Distinction between effects of de facto unions and marriage
The Constitutional Court emphasized that the Constitution does not mandate identical legal effects for de facto unions and marriage, as there are key differences between them. Specifically, the Constitutional Court noted that marriage requires public registration and the tenant’s marital status is one of the necessary elements of a lease agreement, which is not the case for de facto unions. The Constitutional Court highlighted that equating de facto unions with marriage would impose an unreasonable burden on landlords to determine whether a tenant is in a de facto union and, if so, to identify the de facto partner.
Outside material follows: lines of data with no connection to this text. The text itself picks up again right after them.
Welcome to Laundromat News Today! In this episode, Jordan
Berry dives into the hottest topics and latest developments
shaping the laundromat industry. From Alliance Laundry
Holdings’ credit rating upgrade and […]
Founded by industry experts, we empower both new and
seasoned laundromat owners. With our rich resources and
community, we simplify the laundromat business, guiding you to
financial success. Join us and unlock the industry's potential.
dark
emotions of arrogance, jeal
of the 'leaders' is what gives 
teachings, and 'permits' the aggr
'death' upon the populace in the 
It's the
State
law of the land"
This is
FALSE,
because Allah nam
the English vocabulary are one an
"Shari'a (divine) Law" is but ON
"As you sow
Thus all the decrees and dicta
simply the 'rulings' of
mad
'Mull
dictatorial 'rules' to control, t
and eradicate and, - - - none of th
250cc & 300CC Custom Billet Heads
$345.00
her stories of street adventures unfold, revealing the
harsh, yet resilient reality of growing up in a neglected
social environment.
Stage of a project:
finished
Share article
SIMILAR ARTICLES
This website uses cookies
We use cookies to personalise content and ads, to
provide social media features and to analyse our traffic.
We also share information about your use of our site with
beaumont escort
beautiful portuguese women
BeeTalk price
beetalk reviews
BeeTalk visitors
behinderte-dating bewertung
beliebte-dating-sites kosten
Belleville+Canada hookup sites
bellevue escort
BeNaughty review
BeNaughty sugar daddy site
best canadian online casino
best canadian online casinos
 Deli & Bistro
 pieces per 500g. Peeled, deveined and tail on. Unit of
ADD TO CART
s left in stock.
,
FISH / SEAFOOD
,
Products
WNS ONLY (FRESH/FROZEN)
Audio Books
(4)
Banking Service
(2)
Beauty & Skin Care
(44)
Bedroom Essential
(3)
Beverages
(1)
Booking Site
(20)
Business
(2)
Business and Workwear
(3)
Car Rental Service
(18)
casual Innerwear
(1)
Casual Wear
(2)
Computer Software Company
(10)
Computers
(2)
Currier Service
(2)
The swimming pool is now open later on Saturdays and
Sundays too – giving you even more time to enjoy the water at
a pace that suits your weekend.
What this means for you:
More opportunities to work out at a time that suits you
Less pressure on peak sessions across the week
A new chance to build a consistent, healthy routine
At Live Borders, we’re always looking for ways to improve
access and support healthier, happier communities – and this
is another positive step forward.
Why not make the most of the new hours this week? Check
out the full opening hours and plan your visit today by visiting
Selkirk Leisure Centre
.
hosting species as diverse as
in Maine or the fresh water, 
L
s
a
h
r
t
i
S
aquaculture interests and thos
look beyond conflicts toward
Based primarily on these considerations, the Constitutional Court determined that the interpretation in question is consistent with the Constitution and does not infringe upon the principles of equality or legal certainty.
Dissenting vote
However, there was one dissenting vote on this decision, in which it was argued that the above interpretation imposes undue restrictions on the fundamental rights of individuals in de facto unions, hindering their ability to start and protect their families and promote their social and economic independence. The dissenting opinion underscored the violation of the principles of universality and equality. It also highlighted that the objective of the rule in question is to safeguard the family home, a common concern across various family structures. Also, the dissenting opinion noted that a ruling of unconstitutionality would not impose an undue burden on landlords, as tenants in de facto unions could readily provide landlords with any information they may require. In other words, once the tenant informs the landlord of the de facto union and identifies the de facto partner, there would be no reason to differentiate between marriage and de facto unions.
Conclusion
The Constitutional Court concluded that landlords are not required to notify a tenant’s de facto partner, who did not sign the lease, of their opposition to lease renewal. This ruling is based on the understanding that the Constitution does not require that the legal effects of de facto unions and marriage be identical. This ruling reflects the complexity of family relationships and the need to balance tenants’ rights with landlords’ obligations, respecting the protections sought by both parties.